На мгновение я погрузился в размышления. Все выглядело довольно очевидно. Успешный человек травмирован смертью брата, переполнен страхом смерти и получает частые напоминания о ней в своей каждодневной работе. Я был почти уверен в том, что я понимал, что происходит, и что точно знаю, как ему помочь. Поскольку наш час подходил к концу, я сказал ему, что я думаю, что смогу ему помочь, и предложил, чтобы мы встречались каждую неделю. Казалось, он расслабился, так, как будто бы он только что успешно прошел прослушивание.

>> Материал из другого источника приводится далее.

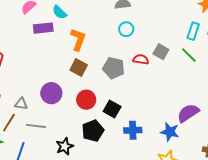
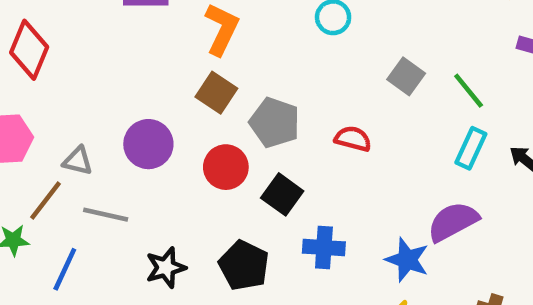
cyan rectangle: (193, 31) -> (471, 148), moved
red semicircle: (141, 59) -> (353, 139), moved
gray pentagon: (114, 68) -> (275, 123), moved
black pentagon: (93, 131) -> (244, 265), moved, turned -30

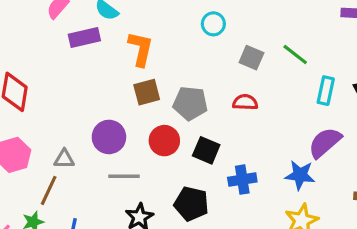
gray square: (406, 76) -> (251, 58), moved
green line: (469, 91) -> (295, 55), moved
brown square: (216, 93) -> (147, 92), turned -36
gray line: (106, 215) -> (124, 176), moved

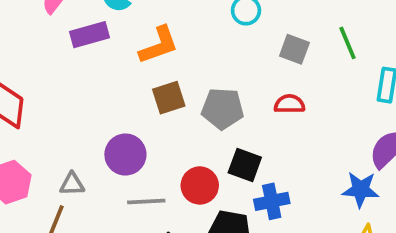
orange L-shape: (141, 49) -> (159, 45), turned 60
green line: (295, 55) -> (348, 43), turned 32
red circle: (164, 141) -> (200, 185), moved
blue cross: (242, 180) -> (272, 201), moved

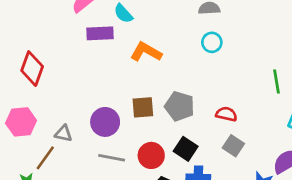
orange L-shape: (159, 45) -> (146, 52), turned -144
gray square: (294, 49) -> (233, 146), moved
brown square: (169, 98) -> (143, 107), moved

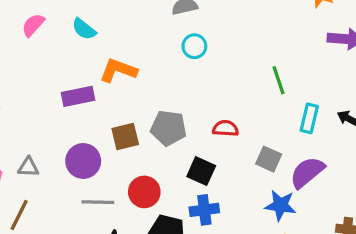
purple rectangle: (100, 33) -> (78, 96), moved
gray triangle: (63, 133) -> (28, 167), moved
gray square: (233, 146) -> (269, 159), moved
black square: (186, 149) -> (201, 171), moved

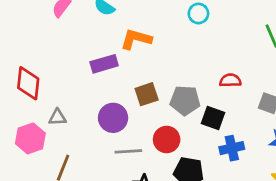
gray pentagon: (168, 128) -> (185, 100), moved
gray triangle: (28, 167) -> (57, 117), moved
blue cross: (204, 210) -> (232, 148), moved

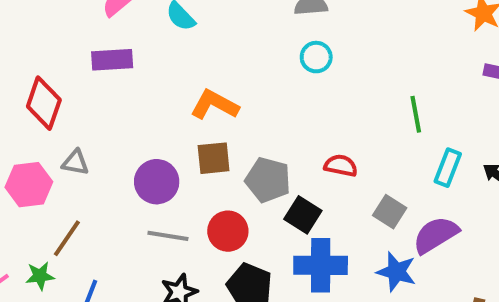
orange L-shape: (136, 39) -> (215, 105), moved
purple rectangle: (104, 64) -> (112, 60), moved
blue cross: (232, 148) -> (321, 265), size x1.4

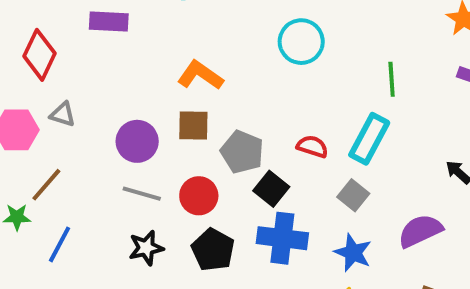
cyan circle: (316, 57) -> (301, 42), size x1.5
green line: (416, 114) -> (392, 79), moved
cyan rectangle: (448, 168) -> (369, 139), moved, size x1.4
purple semicircle: (436, 235) -> (420, 231), moved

На следующей сессии я получил некую дополнительную информацию о его биографии. Его отец был семейным врачом в сельской местности Вирджинии, а его мать работала рядом с ним медсестрой в их домашнем кабинете. Элвин прямиком пошел по родительским стопам — поступил на подготовительное отделение в университет Вирджинии, затем в медицинскую школу в Нью-Йорке, а потом в ординатуру по рентгенологии в Калифорнии. Он был холост; часто встречался с женщинами, но все эти отношения были непродолжительными. Более того, он ни разу не был на свидании с тех пор, как позвонил Джэйсон.
Я попросил его детально описать мне его типичный день, начиная со времени отхода ко сну. Это упражнение было оправданным, поскольку во многом пролило свет на жизнь Элвина, в частности я узнал, насколько незначительное место отведено в его жизни близости. Хотя в течение рабочего дня он был полностью занят общением со студентами и коллегами, помимо этого он практически ни с кем не контактировал. Он проводил выходные в уединении, в основном сплавляясь на каяке, и практически все его приемы пищи проходили также в одиночестве: завтрак и ланч — в кафетерии больницы, еда на вынос, чтобы поужинать дома, или перекус в каком-либо ресторане, обычно в суши или устричном баре, за стойкой. Его коллеги давно уже оставили идею свести его с какой-нибудь женщиной и стали считать его убежденным холостяком. А некоторые жены факультетских коллег пытались превратить его в дядю семьи, приглашая на выходные или на семейные праздничные ужины. У него не было близких друзей или приятелей, и хотя у него был непрерывный поток свиданий, который, в большинстве своем (еще до существования Интернета), был результатом размещенных в газете объявлений о знакомствах, отношения всегда сходили на нет после одной-двух встреч. Разумеется, я спросил, занимается ли он самоудовлетворением, но он так и не дал мне ясного ответа, и, что еще более странно, оказалось, что он не проявляет никакого интереса к этому вопросу. Я также взял это себе на заметку для дальнейшего прояснения.